Freitag, 15. März 2024

Swifties

Liebe Leserinnen und Leser

wissen Sie, was «Swifties» sind?
(Kleine Randbemerkung: Mein Korrekturprogramm weiss es auch nicht, ist nicht up to date, es macht mir die rote Linie und bietet mir «Sixties» oder «Stiftes» an.)
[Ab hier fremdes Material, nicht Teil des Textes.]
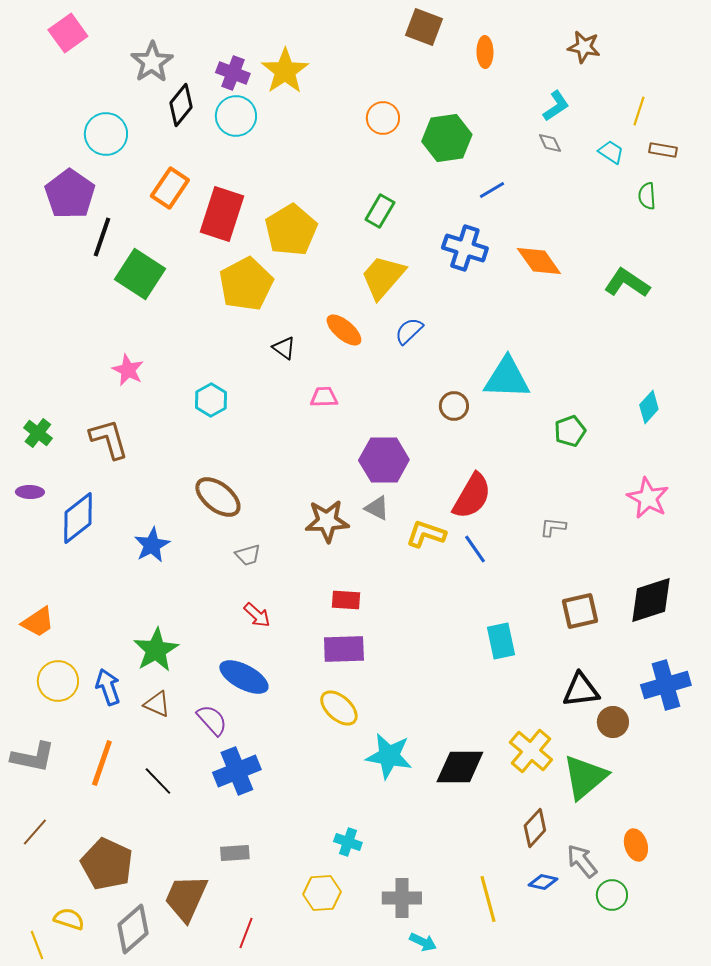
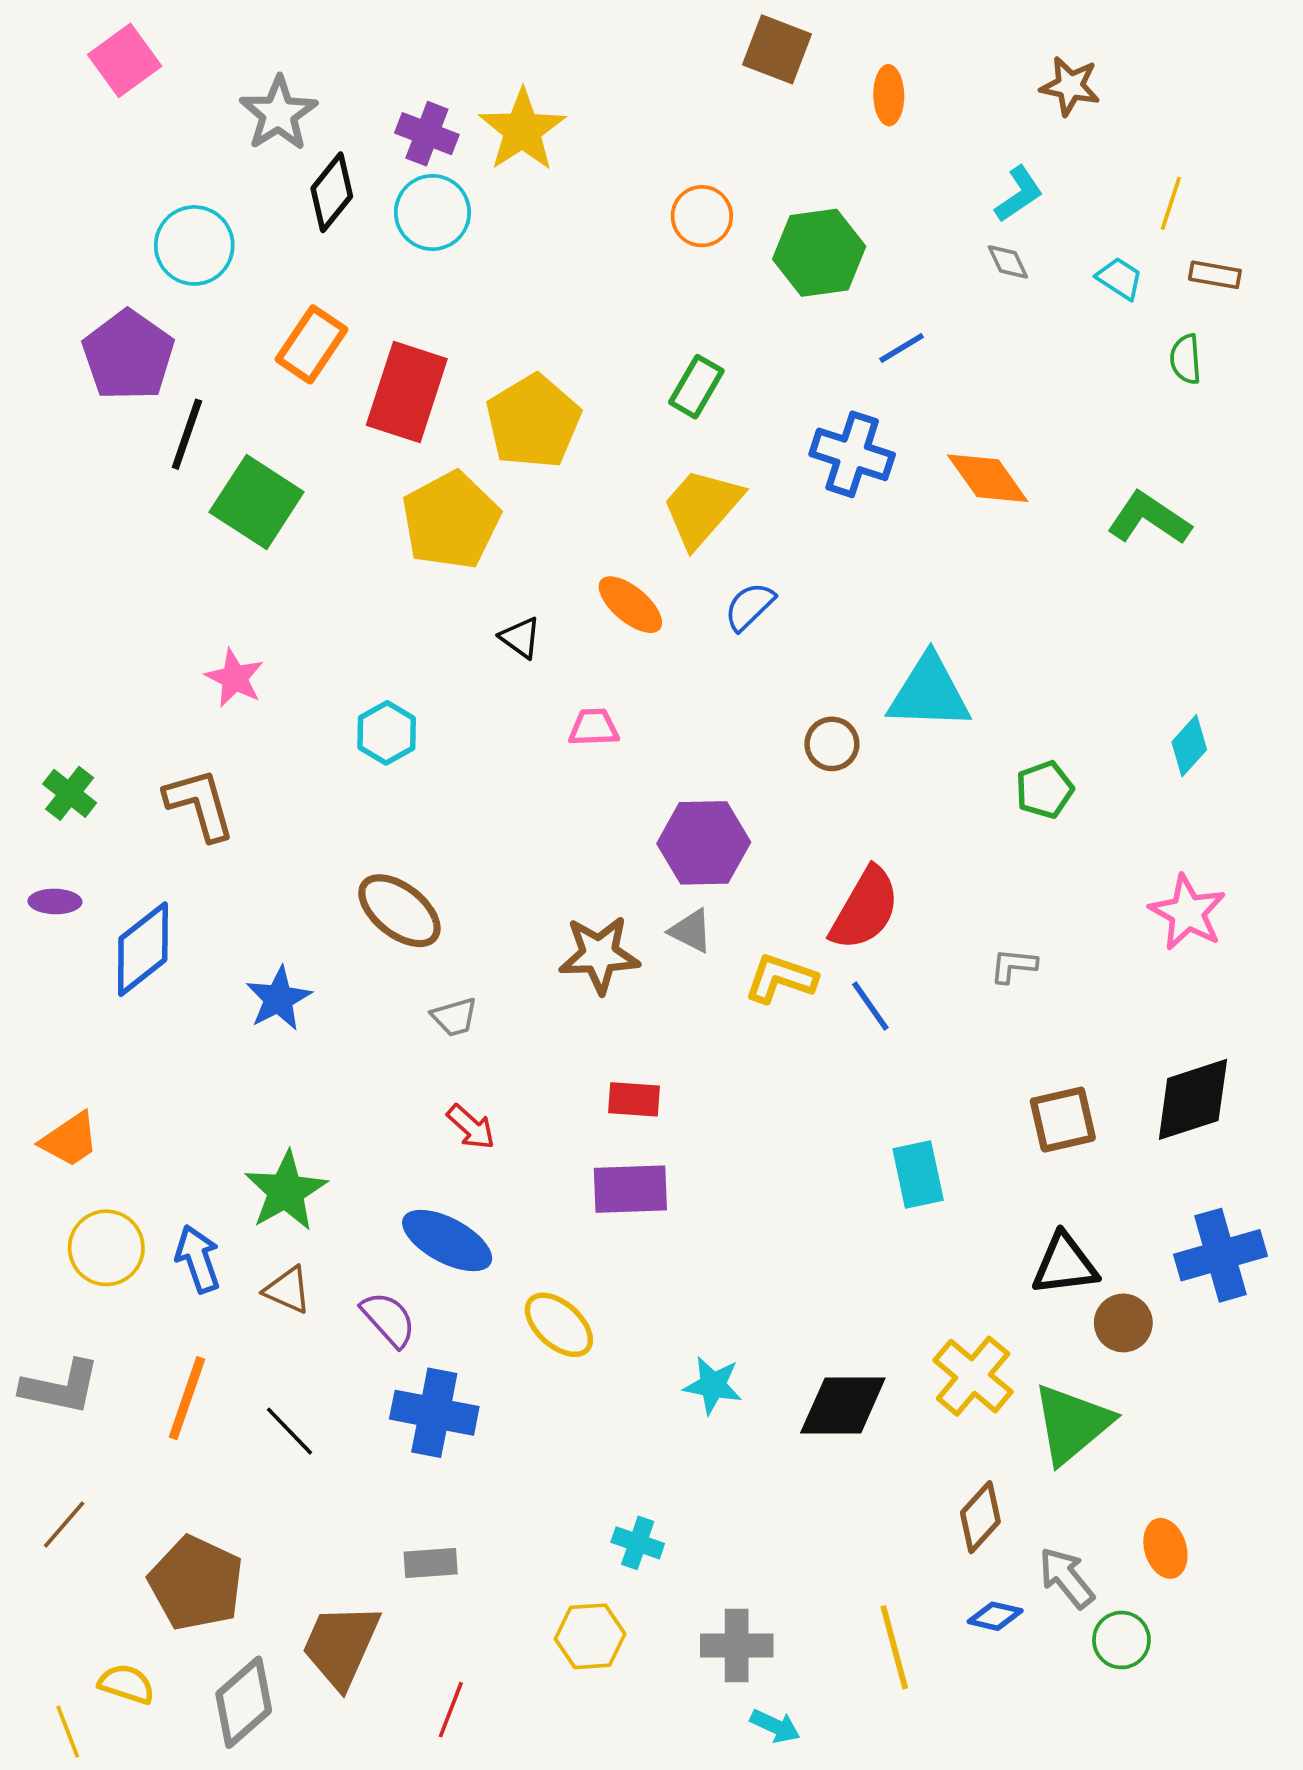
yellow ellipse: (339, 708) -> (559, 1325), moved
cyan star: (389, 756) -> (713, 1385), size x0.7
blue cross: (237, 771) -> (434, 1413), turned 33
«Swifties» sind die Fans von Taylor Swift.
Sie lieben Taylor mehr als ihre Familie und ihre besten Freunde, sie haben alle Songs von ihr im Kopf, sie folgen ihr auf allen Kanälen, und sie sagen, Taylor sei für sie «wie eine gute Freundin, eine Schwester».
Und sie reihen sich in ihrem Fanatismus, ihrer Sturheit, ihrer Gutgläubigkeit, ihrer Sehnsucht und ihrem Gemeinschaftsstreben in eine lange Reihe der Fankultur ein. Von der «Beatlemania» über die «Belieber» (Justin Bieber-Fans) geht eine ewige und traurige Strecke bis zu den Swifties. Aber nicht nur die Popmusik lebt ja von der Fankultur; auch im Sport haben wir ähnliche Phänomene, und ebenfalls ein Nurejew hatte eine wilde und brausende Gemeinde von Anhängern: Beim Applaus wurden ihm nicht nur Blumen, sondern auch Briefchen, Unterwäsche und Hotelzimmerschlüssel auf die Bühne geworfen.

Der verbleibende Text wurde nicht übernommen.